This could pose a real problem for the Obama campaign. More than half of all foreclosures in the recession period of 2007-09 were in California, Nevada, Arizona and Florida, and looking at the geographical patterns I estimate that about one-third of these involved Hispanics. The quotas imposed by the Community Reinvestment Act and the policies of Fannie Mae and Freddie Mac encouraged the granting of mortgages to “minorities,” and I’m sure there were plenty of scam operations grinding out mortgages to Hispanics in California’s Inland Empire and Central Valley and in metro Las Vegas, Phoenix, Orlando and Miami. Cash income from construction jobs and no W-2? Hey, no problem, here’s a $350,000 no down payment mortgage, which we’ll just offload the mortgage onto Fannie Mae or someone and get points for our concern for minorities. When the construction work dried up, such mortgages went bad, and many of the erstwhile homeowners just disappeared. Some of these people registered (or were registered) to vote, but the Obama campaign will have a hard time tracking them down. Some may have gone back to Mexico. And Hispanics tend to have relatively few last names, which makes them hard to follow. I once looked at a Mexico City phone book and found columns and columns of listings for “Jose Gonzalez Garcia.”
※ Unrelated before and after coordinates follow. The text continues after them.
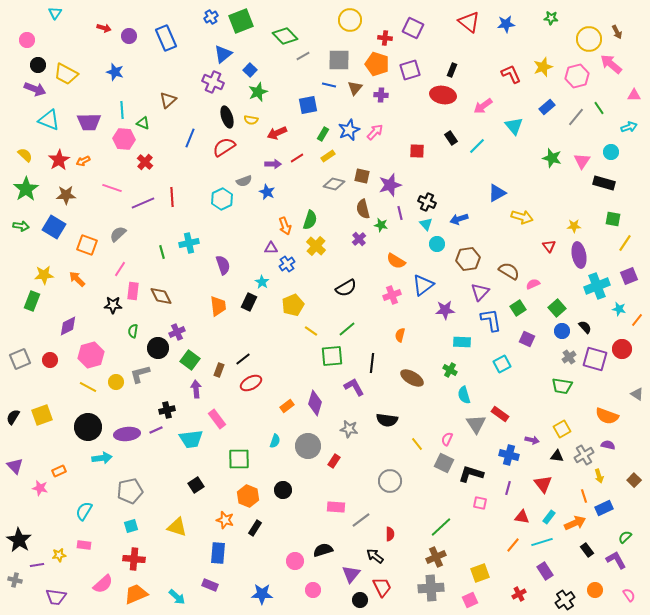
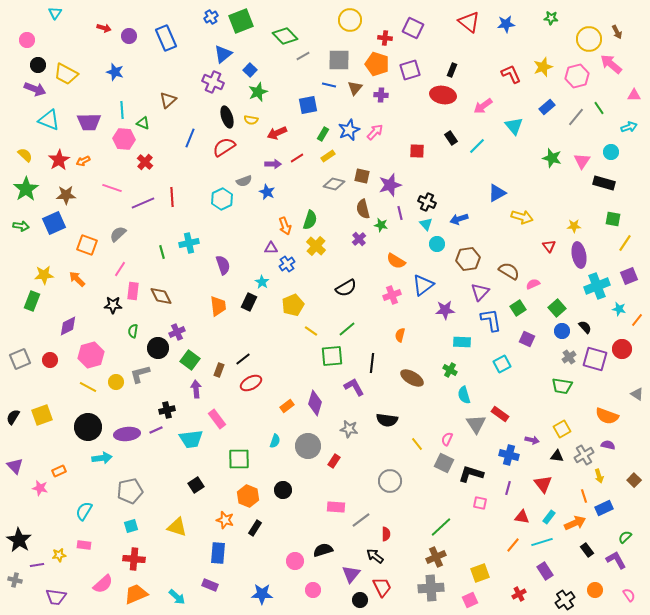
blue square at (54, 227): moved 4 px up; rotated 35 degrees clockwise
red semicircle at (390, 534): moved 4 px left
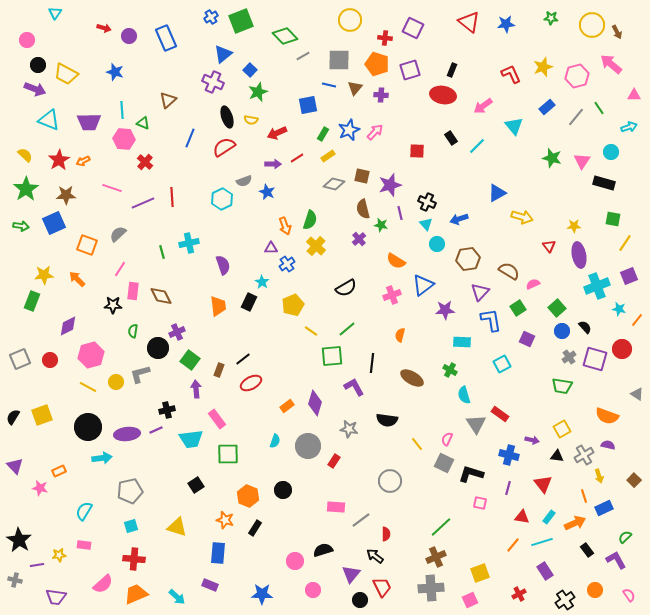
yellow circle at (589, 39): moved 3 px right, 14 px up
green square at (239, 459): moved 11 px left, 5 px up
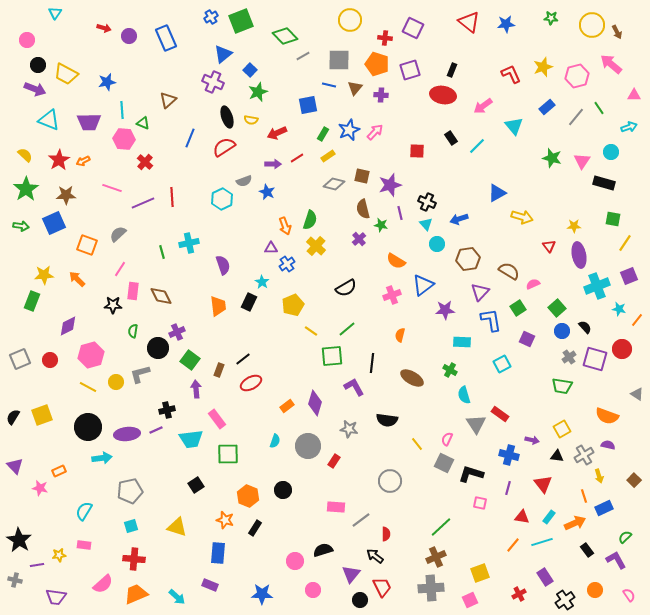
blue star at (115, 72): moved 8 px left, 10 px down; rotated 30 degrees counterclockwise
purple rectangle at (545, 571): moved 6 px down
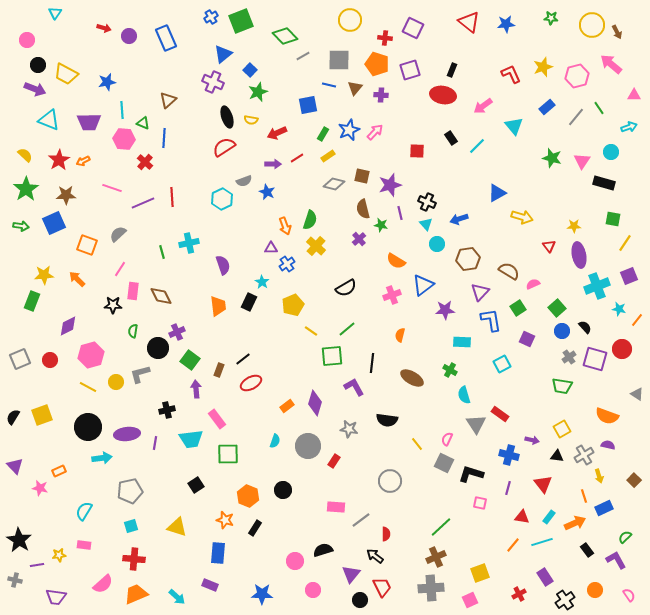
blue line at (190, 138): moved 26 px left; rotated 18 degrees counterclockwise
purple line at (156, 430): moved 1 px left, 13 px down; rotated 56 degrees counterclockwise
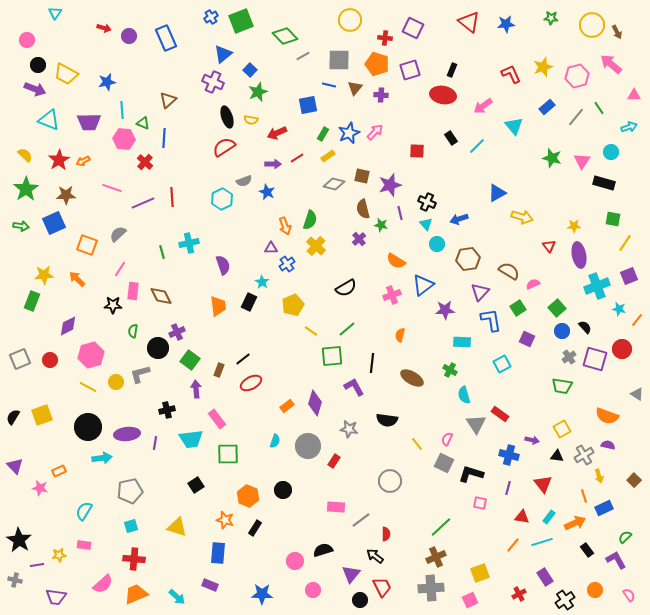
blue star at (349, 130): moved 3 px down
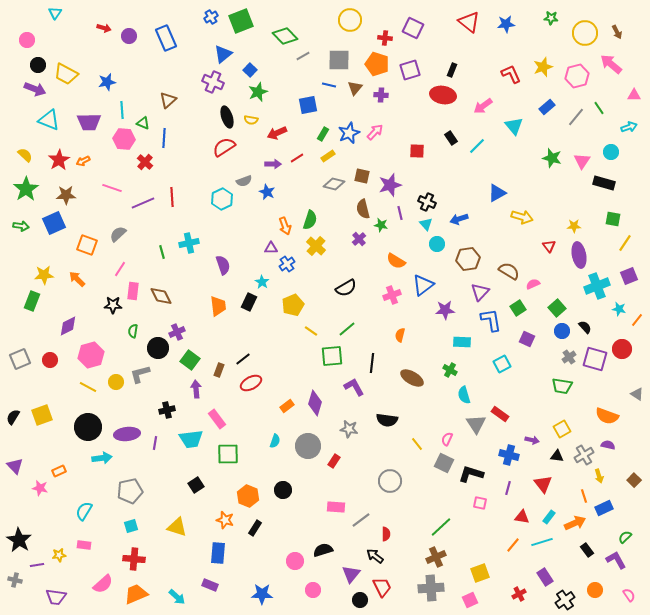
yellow circle at (592, 25): moved 7 px left, 8 px down
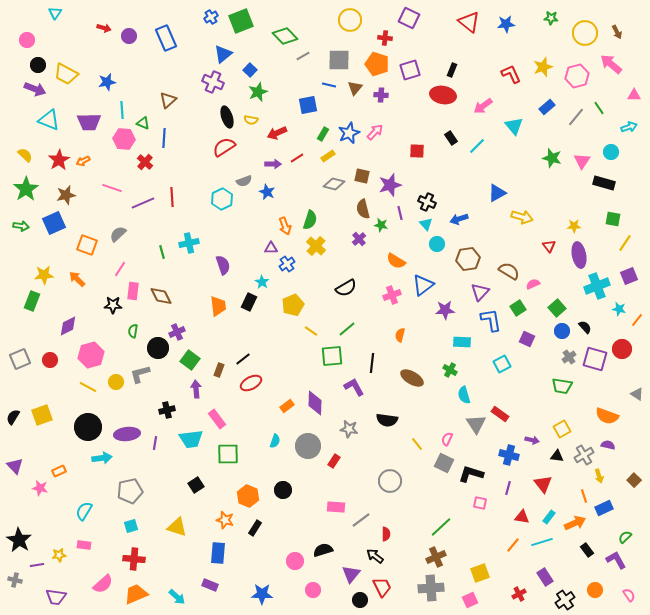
purple square at (413, 28): moved 4 px left, 10 px up
brown star at (66, 195): rotated 12 degrees counterclockwise
purple diamond at (315, 403): rotated 15 degrees counterclockwise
Were some of these registered voters illegal immigrants? I wouldn’t be surprised. Certainly the California authorities are not interested in keeping illegals off the voter rolls. The Pew Hispanic Center says the number of illegal Mexican immigrants declined from 6.9 million to 6.0 million in 2005-10. The number has probably declined further since. And even assuming that no registered voters were illegal, it looks like the Obama campaign has a small reservoir of unregistered U.S. citizen Hispanics to target in their reelection drive.

There’s another point to be made here. If conditions in the U.S. are so bad for Hispanics that many are prompted to return to their country of origin, what does this say about the assessment of those who remain of the performance of the Obama administration?